You can share your words inspired by the writing prompts by using the following hashtags:

#WeHearYouNow  

#WHYN 

#SevenSisters 

#SouthDowns

  • 1. Travelling here

    As you travel by bus or train here or home, be an active observer, documenting in note form your journey – just 5 minutes will do; image, colour, texture, freezeframes of people, vistas or animals.

    Travel with an awareness of the changing landscape, any sense of an expanding view, the nature of the light and sound as it transitions from one setting to another.

    Notice the people around you, sights, sounds, smells, overheard conversation. See what or who catches your attention most.

    Pay close attention to the way your body feels as it transitions across the downs or skirts the coast. (Jenny Arach)

  • 2. Earth

    Feel your body upheld by the earth. Bring your attention to the points where you make contact with the earth – your feet, or your hands, or your seat.
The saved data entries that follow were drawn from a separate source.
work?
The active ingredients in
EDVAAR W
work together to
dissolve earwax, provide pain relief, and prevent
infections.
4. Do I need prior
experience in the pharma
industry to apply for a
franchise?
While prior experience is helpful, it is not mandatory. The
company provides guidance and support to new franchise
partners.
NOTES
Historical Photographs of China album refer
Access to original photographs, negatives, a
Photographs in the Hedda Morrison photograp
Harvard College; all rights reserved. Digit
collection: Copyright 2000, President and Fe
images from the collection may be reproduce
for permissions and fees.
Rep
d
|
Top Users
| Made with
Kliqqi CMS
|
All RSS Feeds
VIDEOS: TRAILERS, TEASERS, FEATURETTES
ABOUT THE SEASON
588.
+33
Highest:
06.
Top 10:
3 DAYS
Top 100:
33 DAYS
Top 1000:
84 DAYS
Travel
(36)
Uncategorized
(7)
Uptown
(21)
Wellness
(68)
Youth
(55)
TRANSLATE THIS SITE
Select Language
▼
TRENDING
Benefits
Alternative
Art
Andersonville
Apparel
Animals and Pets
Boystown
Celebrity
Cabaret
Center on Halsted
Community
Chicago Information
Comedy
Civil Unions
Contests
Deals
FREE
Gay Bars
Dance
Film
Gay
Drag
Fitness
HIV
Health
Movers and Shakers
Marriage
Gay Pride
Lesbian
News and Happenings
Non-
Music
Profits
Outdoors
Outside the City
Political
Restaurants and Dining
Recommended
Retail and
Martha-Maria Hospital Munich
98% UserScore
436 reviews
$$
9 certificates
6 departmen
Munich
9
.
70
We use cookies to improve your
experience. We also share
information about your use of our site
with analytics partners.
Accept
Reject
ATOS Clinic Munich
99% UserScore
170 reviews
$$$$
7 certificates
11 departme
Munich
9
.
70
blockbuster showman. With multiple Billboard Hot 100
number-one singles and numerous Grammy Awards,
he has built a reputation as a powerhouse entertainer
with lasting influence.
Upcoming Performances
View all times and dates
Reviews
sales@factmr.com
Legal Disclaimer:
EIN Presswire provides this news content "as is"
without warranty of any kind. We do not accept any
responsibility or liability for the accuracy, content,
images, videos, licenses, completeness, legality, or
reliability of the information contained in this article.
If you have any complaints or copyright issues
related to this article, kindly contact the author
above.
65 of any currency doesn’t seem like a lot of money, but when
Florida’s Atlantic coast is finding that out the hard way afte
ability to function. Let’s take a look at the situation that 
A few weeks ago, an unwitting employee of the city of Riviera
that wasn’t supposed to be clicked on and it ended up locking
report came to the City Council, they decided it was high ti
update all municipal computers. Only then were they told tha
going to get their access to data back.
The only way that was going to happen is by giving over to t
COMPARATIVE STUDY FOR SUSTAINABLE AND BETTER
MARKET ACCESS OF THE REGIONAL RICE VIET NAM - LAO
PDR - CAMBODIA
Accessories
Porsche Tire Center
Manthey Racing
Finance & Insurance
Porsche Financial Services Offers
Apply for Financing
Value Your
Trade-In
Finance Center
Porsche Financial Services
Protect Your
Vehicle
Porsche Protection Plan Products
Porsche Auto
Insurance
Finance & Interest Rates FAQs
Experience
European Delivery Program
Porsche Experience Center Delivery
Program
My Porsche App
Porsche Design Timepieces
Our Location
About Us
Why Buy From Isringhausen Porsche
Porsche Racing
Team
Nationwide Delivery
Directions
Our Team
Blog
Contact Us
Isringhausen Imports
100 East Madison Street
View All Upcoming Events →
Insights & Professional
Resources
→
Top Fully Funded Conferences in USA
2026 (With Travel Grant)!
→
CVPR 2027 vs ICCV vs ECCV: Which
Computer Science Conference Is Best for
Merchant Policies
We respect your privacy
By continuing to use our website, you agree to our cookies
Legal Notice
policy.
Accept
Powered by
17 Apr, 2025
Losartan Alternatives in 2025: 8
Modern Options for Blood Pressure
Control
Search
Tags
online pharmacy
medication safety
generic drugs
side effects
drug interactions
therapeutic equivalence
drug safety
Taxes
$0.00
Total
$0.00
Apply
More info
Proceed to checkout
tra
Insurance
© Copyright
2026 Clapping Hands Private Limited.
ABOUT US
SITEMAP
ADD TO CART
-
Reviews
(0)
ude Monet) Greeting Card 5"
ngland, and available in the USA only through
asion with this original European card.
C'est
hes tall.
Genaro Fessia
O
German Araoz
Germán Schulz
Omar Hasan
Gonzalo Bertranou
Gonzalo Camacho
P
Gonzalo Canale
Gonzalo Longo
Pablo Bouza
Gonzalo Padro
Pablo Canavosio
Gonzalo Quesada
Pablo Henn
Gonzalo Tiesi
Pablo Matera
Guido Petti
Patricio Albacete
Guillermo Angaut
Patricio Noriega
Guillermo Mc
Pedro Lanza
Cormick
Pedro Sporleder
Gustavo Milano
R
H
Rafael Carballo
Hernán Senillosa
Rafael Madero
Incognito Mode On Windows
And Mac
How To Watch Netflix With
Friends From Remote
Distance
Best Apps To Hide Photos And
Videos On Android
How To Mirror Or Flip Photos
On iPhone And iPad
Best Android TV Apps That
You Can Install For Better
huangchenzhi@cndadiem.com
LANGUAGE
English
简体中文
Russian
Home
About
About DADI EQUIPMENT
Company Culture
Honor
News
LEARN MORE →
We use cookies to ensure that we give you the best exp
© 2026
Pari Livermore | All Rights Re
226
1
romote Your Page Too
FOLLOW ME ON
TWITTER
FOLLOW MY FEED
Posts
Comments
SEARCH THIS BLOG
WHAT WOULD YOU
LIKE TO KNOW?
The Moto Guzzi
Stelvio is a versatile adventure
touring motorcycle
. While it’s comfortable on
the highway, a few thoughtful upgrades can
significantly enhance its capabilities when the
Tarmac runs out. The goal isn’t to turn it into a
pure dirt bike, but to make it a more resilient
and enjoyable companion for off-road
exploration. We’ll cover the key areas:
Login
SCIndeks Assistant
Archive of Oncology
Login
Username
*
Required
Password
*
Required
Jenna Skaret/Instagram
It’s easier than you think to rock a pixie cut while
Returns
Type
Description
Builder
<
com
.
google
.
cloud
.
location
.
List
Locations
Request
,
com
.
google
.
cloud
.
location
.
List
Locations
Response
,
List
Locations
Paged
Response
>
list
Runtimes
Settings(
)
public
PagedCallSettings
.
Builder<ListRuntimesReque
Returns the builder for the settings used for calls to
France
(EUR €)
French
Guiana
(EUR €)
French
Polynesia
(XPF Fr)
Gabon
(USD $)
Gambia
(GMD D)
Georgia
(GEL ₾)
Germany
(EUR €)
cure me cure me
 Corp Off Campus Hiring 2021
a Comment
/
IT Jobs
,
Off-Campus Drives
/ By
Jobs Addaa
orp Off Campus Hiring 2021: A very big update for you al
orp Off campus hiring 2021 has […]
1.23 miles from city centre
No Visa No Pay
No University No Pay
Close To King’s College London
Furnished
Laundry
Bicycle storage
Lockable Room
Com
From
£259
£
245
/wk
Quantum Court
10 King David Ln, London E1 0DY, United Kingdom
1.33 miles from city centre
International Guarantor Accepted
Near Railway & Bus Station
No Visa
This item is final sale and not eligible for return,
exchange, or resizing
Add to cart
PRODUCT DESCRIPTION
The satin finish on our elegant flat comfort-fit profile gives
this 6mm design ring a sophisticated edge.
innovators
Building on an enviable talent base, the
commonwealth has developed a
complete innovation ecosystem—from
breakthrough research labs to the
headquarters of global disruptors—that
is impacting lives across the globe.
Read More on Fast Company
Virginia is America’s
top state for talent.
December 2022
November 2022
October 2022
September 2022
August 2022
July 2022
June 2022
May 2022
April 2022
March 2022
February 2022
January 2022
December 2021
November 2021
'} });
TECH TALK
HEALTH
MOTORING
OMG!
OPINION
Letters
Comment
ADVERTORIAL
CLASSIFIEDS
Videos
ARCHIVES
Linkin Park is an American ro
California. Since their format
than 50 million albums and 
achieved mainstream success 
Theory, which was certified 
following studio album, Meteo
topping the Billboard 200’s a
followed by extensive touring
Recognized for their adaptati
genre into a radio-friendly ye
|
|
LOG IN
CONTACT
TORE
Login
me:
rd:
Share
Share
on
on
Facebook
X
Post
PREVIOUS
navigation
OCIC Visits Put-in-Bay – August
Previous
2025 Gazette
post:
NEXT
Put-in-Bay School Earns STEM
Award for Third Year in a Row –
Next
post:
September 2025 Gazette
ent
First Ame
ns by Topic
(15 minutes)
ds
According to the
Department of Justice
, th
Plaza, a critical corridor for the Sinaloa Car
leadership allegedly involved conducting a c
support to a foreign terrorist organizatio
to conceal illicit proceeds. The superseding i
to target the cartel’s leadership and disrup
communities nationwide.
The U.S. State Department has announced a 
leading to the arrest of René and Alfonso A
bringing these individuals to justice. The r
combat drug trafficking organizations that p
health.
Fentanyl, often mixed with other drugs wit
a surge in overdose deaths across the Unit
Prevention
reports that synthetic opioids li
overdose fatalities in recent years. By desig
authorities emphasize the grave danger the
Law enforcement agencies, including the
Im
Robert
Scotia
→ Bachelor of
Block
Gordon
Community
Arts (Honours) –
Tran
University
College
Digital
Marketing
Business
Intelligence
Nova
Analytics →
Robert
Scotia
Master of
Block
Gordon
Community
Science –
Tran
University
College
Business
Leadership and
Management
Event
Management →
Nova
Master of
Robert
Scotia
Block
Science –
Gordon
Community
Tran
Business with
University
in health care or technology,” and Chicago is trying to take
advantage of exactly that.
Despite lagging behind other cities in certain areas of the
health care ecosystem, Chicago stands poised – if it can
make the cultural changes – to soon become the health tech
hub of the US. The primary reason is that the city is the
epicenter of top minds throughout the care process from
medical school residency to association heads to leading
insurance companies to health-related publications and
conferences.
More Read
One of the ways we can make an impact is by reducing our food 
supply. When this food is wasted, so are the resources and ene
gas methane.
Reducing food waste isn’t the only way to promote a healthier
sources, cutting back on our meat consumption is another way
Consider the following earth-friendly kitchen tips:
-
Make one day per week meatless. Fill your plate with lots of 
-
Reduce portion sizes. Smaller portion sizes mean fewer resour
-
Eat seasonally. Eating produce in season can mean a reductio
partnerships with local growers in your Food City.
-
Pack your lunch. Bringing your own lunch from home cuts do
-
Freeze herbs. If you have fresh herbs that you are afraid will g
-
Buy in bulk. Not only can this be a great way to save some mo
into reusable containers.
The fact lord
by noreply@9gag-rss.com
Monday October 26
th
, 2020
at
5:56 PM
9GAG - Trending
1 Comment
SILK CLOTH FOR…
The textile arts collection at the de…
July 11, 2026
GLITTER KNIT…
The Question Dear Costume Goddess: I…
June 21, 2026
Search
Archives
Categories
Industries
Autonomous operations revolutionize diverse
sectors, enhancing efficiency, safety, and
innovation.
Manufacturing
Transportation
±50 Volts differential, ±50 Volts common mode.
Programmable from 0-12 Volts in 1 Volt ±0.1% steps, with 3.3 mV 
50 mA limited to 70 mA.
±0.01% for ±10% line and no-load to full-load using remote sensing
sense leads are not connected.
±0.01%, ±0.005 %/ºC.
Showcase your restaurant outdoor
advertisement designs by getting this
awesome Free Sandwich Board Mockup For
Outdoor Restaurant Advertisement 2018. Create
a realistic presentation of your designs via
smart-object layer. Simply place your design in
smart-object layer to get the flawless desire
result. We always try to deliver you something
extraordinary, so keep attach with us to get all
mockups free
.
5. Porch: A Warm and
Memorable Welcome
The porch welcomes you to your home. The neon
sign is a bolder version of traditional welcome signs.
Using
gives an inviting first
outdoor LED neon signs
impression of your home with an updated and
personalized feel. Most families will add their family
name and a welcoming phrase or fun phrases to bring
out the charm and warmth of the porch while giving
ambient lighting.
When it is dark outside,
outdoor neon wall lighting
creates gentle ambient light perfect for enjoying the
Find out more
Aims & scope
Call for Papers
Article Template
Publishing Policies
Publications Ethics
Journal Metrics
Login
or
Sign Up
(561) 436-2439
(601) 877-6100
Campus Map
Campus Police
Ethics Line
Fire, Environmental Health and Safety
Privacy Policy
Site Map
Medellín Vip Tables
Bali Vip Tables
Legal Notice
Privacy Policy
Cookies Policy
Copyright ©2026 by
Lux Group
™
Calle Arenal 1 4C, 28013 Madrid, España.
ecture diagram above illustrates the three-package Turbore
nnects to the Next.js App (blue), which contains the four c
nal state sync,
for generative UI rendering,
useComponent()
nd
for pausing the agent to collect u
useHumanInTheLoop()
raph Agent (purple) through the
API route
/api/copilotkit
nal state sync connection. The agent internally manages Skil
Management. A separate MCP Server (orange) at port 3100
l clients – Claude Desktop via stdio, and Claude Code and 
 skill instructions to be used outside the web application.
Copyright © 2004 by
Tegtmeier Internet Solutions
    Looking out at Cuckmere Haven or the coast from your position, and feeling your physical connection with the earth, notice what and who you can see through the mists of time.

    Start with these words: I feel… I see.. Start as many sentences as you like with these beginnings.

    Meander as you wish. (Joyoti Grech Cato)

  • 3. Missing

    As you walk or sit, think of someone or something missing or lost on the landscape. Stop after a while.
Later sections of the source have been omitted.